Wednesday, 3 August 2016



The Supreme Attainments (Part 2)

I ask that you as meditators take the well-taught Dhamma as your guide and compass and put it into practice until you give rise to knowledge and vision from within yourselves. That knowledge will then become your own personal wealth. This way you will come to know that although your work is on one level, and the work of the Noble Ones on another, the results in both cases are of the same sort. Just as with external work: Whatever the work, the resulting income in each case is money of the same sort. Whether it’s a hundred, a thousand, ten thousand, or more, you know clearly that the money is the fruit of the work to which you have devoted your efforts. Whatever the amount, it’s a source of security to you – better than guessing at the amount of money in someone else’s pocket or arguing among yourselves about how much other people have, which serves no purpose either to the winner or to the loser of the argument and reduces the worth of your right to see the Dhamma directly for yourself, a right which was granted by the Buddha as his legacy to those who practice.

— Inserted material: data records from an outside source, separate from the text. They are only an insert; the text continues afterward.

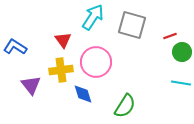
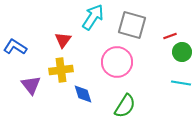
red triangle: rotated 12 degrees clockwise
pink circle: moved 21 px right
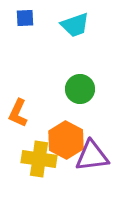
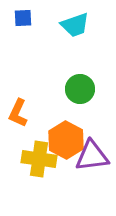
blue square: moved 2 px left
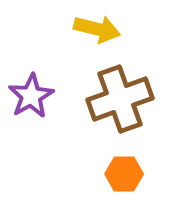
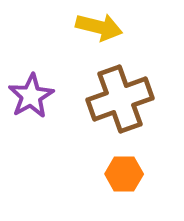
yellow arrow: moved 2 px right, 2 px up
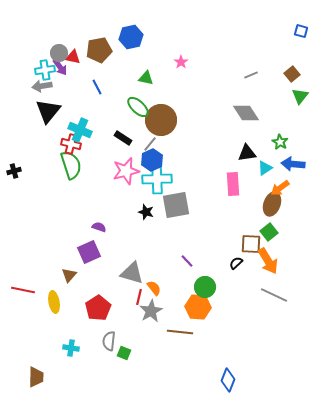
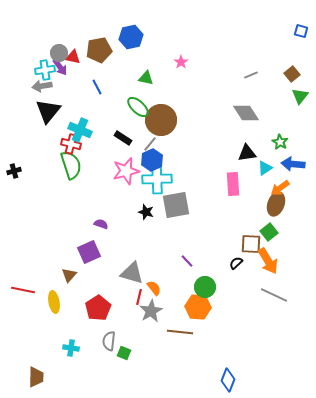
brown ellipse at (272, 204): moved 4 px right
purple semicircle at (99, 227): moved 2 px right, 3 px up
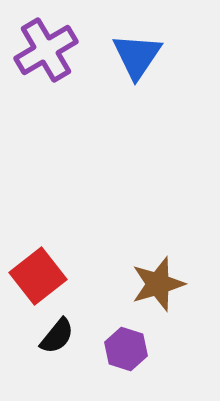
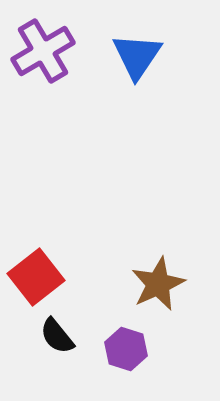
purple cross: moved 3 px left, 1 px down
red square: moved 2 px left, 1 px down
brown star: rotated 8 degrees counterclockwise
black semicircle: rotated 102 degrees clockwise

Uncertainty – the second fetter – refers to doubts, specifically doubts about whether there is rebirth or annihilation after death. If there is rebirth, will we be reborn on the same level as before? As something else? Can a person be reborn as an animal? Can an animal be reborn as a person? When people and animals die, where do they go? Is there really such a thing as good and bad kamma? When kamma is made, does it yield results? Is there really life after death? Are there really heavens and hells? Are there really paths, fruitions, and Nibbãna? All of these questions lie in the realm of doubt and uncertainty. Stream-enterers can abandon them because they have seen the basic principles of the truth in the heart that these questions have as their underlying cause.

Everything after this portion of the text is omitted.